▸ EXERCISE AIM: In duplicating the lines below, keep every word unchanged and drop the pictures.

▸ MATERIAL FOR THE TASK:
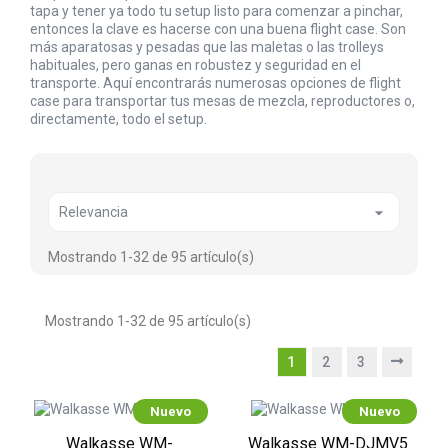
tapa y tener ya todo tu setup listo para comenzar a pinchar,
entonces la clave es hacerse con una buena flight case. Son
más aparatosas y pesadas que las maletas o las trolleys
habituales, pero ganas en robustez y seguridad en el
transporte. Aquí encontrarás numerosas opciones de flight
case para transportar tus mesas de mezcla, reproductores o,
directamente, todo el setup.

Relevancia
Mostrando 1-32 de 95 artículo(s)
Mostrando 1-32 de 95 artículo(s)
1
2
3
Nuevo
Nuevo
Walkasse WM-
Walkasse WM-DJMV5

▸ SOLUTION TO THIS EXERCISE:
tapa y tener ya todo tu setup listo para comenzar a pinchar,
entonces la clave es hacerse con una buena flight case. Son
más aparatosas y pesadas que las maletas o las trolleys
habituales, pero ganas en robustez y seguridad en el
transporte. Aquí encontrarás numerosas opciones de flight
case para transportar tus mesas de mezcla, reproductores o,
directamente, todo el setup.

Relevancia
Mostrando 1-32 de 95 artículo(s)
Mostrando 1-32 de 95 artículo(s)
1
2
3
Nuevo
Nuevo
Walkasse WM-
Walkasse WM-DJMV5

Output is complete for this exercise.